Monday, July 02, 2007

A Conspiracy Theorist Couldn't Make This Up

Hospital patients suffered mightily for 5 days in Memorial Hospital's LifeCare Unit after Hurricane Katrina's landfall. As a separate hospital organization LifeCare employed doctors and nurses to care for patients while contracting with Tenet's Memorial for other services. Doctors were credentialed and given specific privileges to provide care for LifeCare's long term acute care patients. Nurses had to meet basic competencies for hire and needed to show on an ongoing basis their ability to perform their duties. None of this went away after Hurricane Katrina struck as both LifeCare and Memorial implemented their disaster plans.

Yet, somehow in the aftermath LifeCare administrators couldn't keep Memorial clinicians away from their patients. A number of patients were reported euthanized and both a doctor and nurses have been criminally charged.
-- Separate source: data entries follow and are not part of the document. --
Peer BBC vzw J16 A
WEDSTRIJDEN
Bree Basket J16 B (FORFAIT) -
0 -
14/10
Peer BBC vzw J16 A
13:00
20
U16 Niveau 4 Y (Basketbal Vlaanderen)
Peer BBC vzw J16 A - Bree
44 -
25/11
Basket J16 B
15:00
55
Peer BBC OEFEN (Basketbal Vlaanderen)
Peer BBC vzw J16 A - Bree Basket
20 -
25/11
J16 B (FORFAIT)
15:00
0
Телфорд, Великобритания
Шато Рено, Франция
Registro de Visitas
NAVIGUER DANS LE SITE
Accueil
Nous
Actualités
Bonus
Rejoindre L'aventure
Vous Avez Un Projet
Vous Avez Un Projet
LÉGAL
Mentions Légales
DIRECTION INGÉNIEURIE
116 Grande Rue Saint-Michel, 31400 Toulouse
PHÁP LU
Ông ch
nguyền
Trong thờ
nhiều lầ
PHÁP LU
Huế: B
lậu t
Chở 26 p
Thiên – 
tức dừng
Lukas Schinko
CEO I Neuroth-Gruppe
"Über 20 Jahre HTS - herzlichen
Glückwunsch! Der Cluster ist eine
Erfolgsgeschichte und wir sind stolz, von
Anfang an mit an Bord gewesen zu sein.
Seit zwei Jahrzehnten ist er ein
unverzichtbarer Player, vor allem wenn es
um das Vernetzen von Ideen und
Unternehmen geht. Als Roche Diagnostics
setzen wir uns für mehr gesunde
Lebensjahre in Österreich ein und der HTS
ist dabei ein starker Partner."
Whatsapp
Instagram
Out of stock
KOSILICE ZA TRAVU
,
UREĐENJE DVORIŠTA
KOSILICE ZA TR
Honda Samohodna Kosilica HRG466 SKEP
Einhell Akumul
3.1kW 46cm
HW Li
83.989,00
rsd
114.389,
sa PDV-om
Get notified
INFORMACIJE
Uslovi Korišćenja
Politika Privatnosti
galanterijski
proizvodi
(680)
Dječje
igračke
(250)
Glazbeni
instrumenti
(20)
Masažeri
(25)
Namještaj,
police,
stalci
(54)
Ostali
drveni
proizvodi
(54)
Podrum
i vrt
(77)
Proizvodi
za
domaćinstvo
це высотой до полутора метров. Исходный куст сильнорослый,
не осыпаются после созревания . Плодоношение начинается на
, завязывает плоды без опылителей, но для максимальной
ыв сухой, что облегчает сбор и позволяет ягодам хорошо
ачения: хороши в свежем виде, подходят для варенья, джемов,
The company would have us believe their legal duty to patients evaporated upon the disaster decree of President Bush and the arrival of FEMA reps in New Orleans. However this unusual defense follows other strange happenings in this case. The most notable is the White House Lessons Learned report's failure to mention the hospital with the highest number of patient deaths post Katrina. Such an obvious omission raised questions in my mind over a year ago, including what benefit might Carlyle get in those wrongful death civil lawsuits from federal silence?

The public heard nothing from crackerjack White House "investigators"on hospital patient evacuations other than a few hero stories. This lack of information grew when a court sealed a settled civil suit between the two hospital companies, LifeCare and Tenet. The two firms divided up responsibility for the aftermath, but the public remains in the dark.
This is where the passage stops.